Is osteoporosis treatable?
Currently, the mainstay of treatment is a class of drugs called bisphosphonates. Commonly prescribed options are ibandronate (Boniva), taken once a month, and alendronate (Fosamax), taken once a week.
Bisphosphonates receive a bad rap, but the reasons are often unfounded. For example, there’s a myth going around that bisphosphonates cause esophageal cancer, which they don’t. Some people also seem to think that they cause “dead jaw bone”, but this is exceedingly rare. 100,000 people would need to take bisphosphonates for an entire year to maybe see one case of it.
Prolia, an injection you receive once every 6 months, is an alternative to bisphosphonates. It can be expensive, but Prolia actually builds bone better than bisphosphonates do and may prevent more fractures. It can used in people who experience upset stomach with bisphosphonates, and overall, studies show that people prefer getting a Prolia injection twice a year over taking a pill once a month or more.
What about hormone replacement therapy for women?

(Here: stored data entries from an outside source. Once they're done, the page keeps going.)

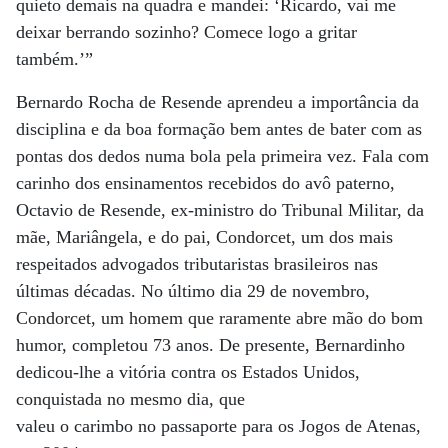
quieto demais na quadra e mandei: ‘Ricardo, vai me
deixar berrando sozinho? Comece logo a gritar
também.’”
Bernardo Rocha de Resende aprendeu a importância da
disciplina e da boa formação bem antes de bater com as
pontas dos dedos numa bola pela primeira vez. Fala com
carinho dos ensinamentos recebidos do avô paterno,
Octavio de Resende, ex-ministro do Tribunal Militar, da
mãe, Mariângela, e do pai, Condorcet, um dos mais
respeitados advogados tributaristas brasileiros nas
últimas décadas. No último dia 29 de novembro,
Condorcet, um homem que raramente abre mão do bom
humor, completou 73 anos. De presente, Bernardinho
dedicou-lhe a vitória contra os Estados Unidos,
conquistada no mesmo dia, que
valeu o carimbo no passaporte para os Jogos de Atenas,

Hormone replacement therapy (HRT) gives women more estrogen, and bones love estrogen. Doctors used to recommend that all menopausal women consider HRT — that is, until a major research study known as the Women’s Health Initiative Study was published in July 2002. It determined that even though estrogen replacement helps increase bone density, it shouldn’t be used for that purpose given the alternative medications above.